March 1, 2011: Today is opening day. I have zero patients scheduled for the day. I’ll be spending most of the day running around meeting with referral sources. I met with one internist today. He received me very kindly and positively, which breathed a new life into my spirits.
Almost an entire year to the day since inception, after all the sweat and tears, today is the beginning. Everything up to this point was the preface of my career. Now my vision becomes reality.
Later in the day: Today was a good day. I saw a few patients, most of whom were people I know, but I’m feeling a bit more optimistic and at peace now that everything has begun. It’s still a long road ahead, but I think I’ll survive.
March 2, 2011: I saw one patient today. Once again, it was a pity visit from someone I know. Eventually, all these visits will run out, and there will be a bit of a down period before things pick up. I met with 3 more potential referral sources, and will hit up another 3 in the next 2 days. Once again, most people have been quite receptive to my solicitations. One internist was actually kind enough to stop by my office to drop off some flowers and a congratulatory card. Too bad I wasn’t there at the time. I’m going to drop by his office again tomorrow to thank him for this unexpected gift.
I think tomorrow will be my first day with zero patients. I spoke to one of my solo practice mentors from residency today, and he told me that my experience sounded familiar. It was quite encouraging to hear him say that.
Somehow, I think the greatest part of my humbling and character building stages has yet to come. I hope my grip is strong enough for the ride.
March 3, 2011: I’m on pace to see zero paying patients today. I do have one patient coming in whom I agreed to see at no charge. (Howie’s note: I strongly advise against seeing patients for free. I collected deductibles, coinsurance and copays at the time of service from day one. The types of patients I want for my practice are those who are responsible and pay their bills, not game the system. If patients can’t afford to pay, it’s the job of politicians to come up with the money, rather than have docs work for free. Sign up for Eye care of America if you want to give something back to the community.) I visited the Korean American Community Services center today to look for volunteer opportunities. Of course, those guys were super excited to see me. We’re going to try to arrange some regular health functions/screenings soon. I’m getting a free dinner out of it too! 😀 While I was there, they told me that one of their employees/volunteers, who’s Medi-Cal application is currently pending, had an eye problem. She’s coming in shortly.
Today, I also met up with 3 more O.D.’s/M.D.’s. Once again, most of them were very friendly and receptive. With me being on all these people’s radars, I’m hoping calls will start coming in toward the end of March. I’m meeting one optom tomorrow and one more PCP on Tuesday. After that, I think I should be close to done with the Korean network.
March 6, 2011: One of my favorite books is Sun Tzu’s “Art of War.” It’s a must read for every poker player. Originally, I read it with the aim of applying its principles to my poker strategy. Interestingly, Sun Tzu’s words have also translated into all other aspects of my life, including my interpersonal relationships and my practice.
I first learned of Sun Tzu in junior high in Korea. There’s a famous saying that most Koreans learn in school:知彼知己 百戰百勝 (this is in Chinese by the way). What it says is: “Know your opponent and know yourself, and of 100 battles fought, you will be victorious 100 times.” This quote goes in conjunction with the well-known verse: “the battle is won before it is even begun.”
I’ve always kept this concept in mind throughout my entire practice startup. I have also tried to apply this same approach to patient care. That’s probably why I’ve had such high patient satisfaction rates. I always make a concerted effort to read into my patients’ minds and body language, and try to react to them promptly and accordingly. The same goes with finding a location for your practice. I can’t emphasize enough how important location is. I probably spent a month and nearly 40+ hours just researching my potential practice location. You MUST know what your target patients want, and who your competition is long before you decide where you set up shop.
Howie’s comments: years later, now every time I speak with Ho Sun he’s complaining about how busy he is and how patients need to wait a month for a new patient appointment.
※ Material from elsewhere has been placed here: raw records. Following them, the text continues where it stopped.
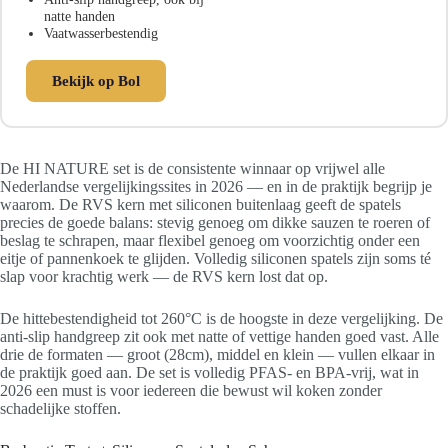
natte handen
Vaatwasserbestendig
Bekijk op Bol
De HI NATURE set is de consistente winnaar op vrijwel alle
Nederlandse vergelijkingssites in 2026 — en in de praktijk begrijp je
waarom. De RVS kern met siliconen buitenlaag geeft de spatels
precies de goede balans: stevig genoeg om dikke sauzen te roeren of
beslag te schrapen, maar flexibel genoeg om voorzichtig onder een
eitje of pannenkoek te glijden. Volledig siliconen spatels zijn soms té
slap voor krachtig werk — de RVS kern lost dat op.
De hittebestendigheid tot 260°C is de hoogste in deze vergelijking. De
anti-slip handgreep zit ook met natte of vettige handen goed vast. Alle
drie de formaten — groot (28cm), middel en klein — vullen elkaar in
de praktijk goed aan. De set is volledig PFAS- en BPA-vrij, wat in
2026 een must is voor iedereen die bewust wil koken zonder
schadelijke stoffen.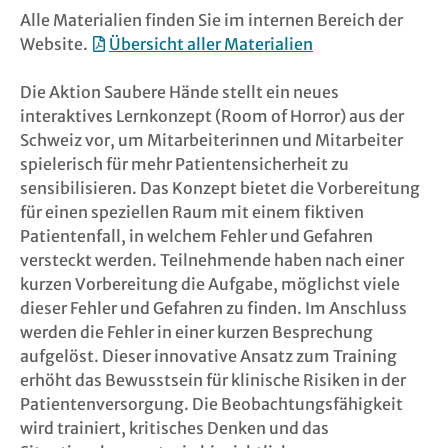
Alle Materialien finden Sie im internen Bereich der
Website.
Übersicht aller Materialien
Die Aktion Saubere Hände stellt ein neues
interaktives Lernkonzept (Room of Horror) aus der
Schweiz vor, um Mitarbeiterinnen und Mitarbeiter
spielerisch für mehr Patientensicherheit zu
sensibilisieren. Das Konzept bietet die Vorbereitung
für einen speziellen Raum mit einem fiktiven
Patientenfall, in welchem Fehler und Gefahren
versteckt werden. Teilnehmende haben nach einer
kurzen Vorbereitung die Aufgabe, möglichst viele
dieser Fehler und Gefahren zu finden. Im Anschluss
werden die Fehler in einer kurzen Besprechung
aufgelöst. Dieser innovative Ansatz zum Training
erhöht das Bewusstsein für klinische Risiken in der
Patientenversorgung. Die Beobachtungsfähigkeit
wird trainiert, kritisches Denken und das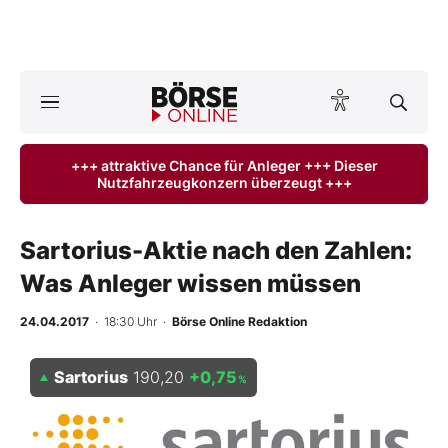
Börse
News
+++ attraktive Chance für Anleger +++ Dieser
Nutzfahrzeugkonzern überzeugt +++
Anlageprodukte
Finanz-Check
Sartorius-Aktie nach den Zahlen:
Was Anleger wissen müssen
Abo & Shop
24.04.2017
· 18:30 Uhr
·
Börse Online Redaktion
BO-Musterdepots
Sartorius
190,20
+0,75
%
Experten
Mein B:O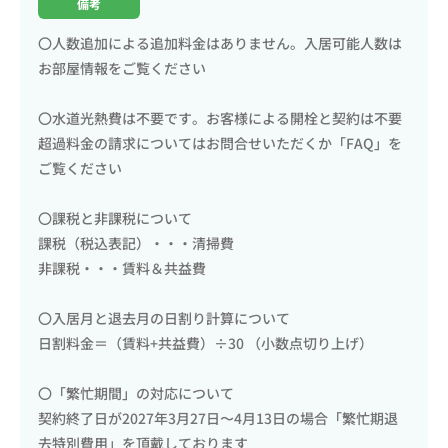
備考
〇人数追加による追加料金はありません。入居可能人数は
お部屋情報をご覧ください
〇水道光熱費は不要です。お客様による開栓と契約は不要
超過料金の請求についてはお問合せいただくか「FAQ」を
ご覧ください
〇課税と非課税について
課税（税込表記）・・・清掃費
非課税・・・賃料＆共益費
〇入居月と退去月の日割り計算について
日割料金＝（賃料+共益費）÷30 （小数点切り上げ）
〇「繁忙期間」の対応について
契約終了日が2027年3月27日〜4月13日の場合「繁忙期退
去特別費用」を頂戴しております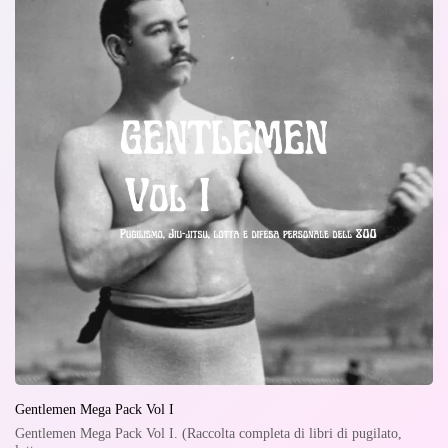
Gentlemen Mega Pack Vol I
Gentlemen Mega Pack Vol I. (Raccolta completa di libri di pugilato,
In fact, many of us now fondly reminisce at the first months of our startup when we weren’t sure if we would make it, and say it was the best part of our startup!
Once again, you should look at the first several months as one long soft opening and not be discouraged if you’re only seeing a few patients every day. I considered January 1 as my “opening” day, but in December saw about 27 patients the whole month (that’s 1.3 patients per day for those of you counting).
During this time, I developed good habits that ensured the success of my practice for many years to come, such as learning the ins and outs of my EHR and PM system, coding and billing, meeting referring docs, etc. If you’re worried about going broke, consider taking ER call, working at the VA or county hospital, or moonlighting at another practice or even optical shop on weekends. I didn’t do any of these things and did just fine.
But you’d be surprised at how quickly you can break even. I had positive cash flow in my first month of January, although this was due to my lease being structured that my first five months were rent free.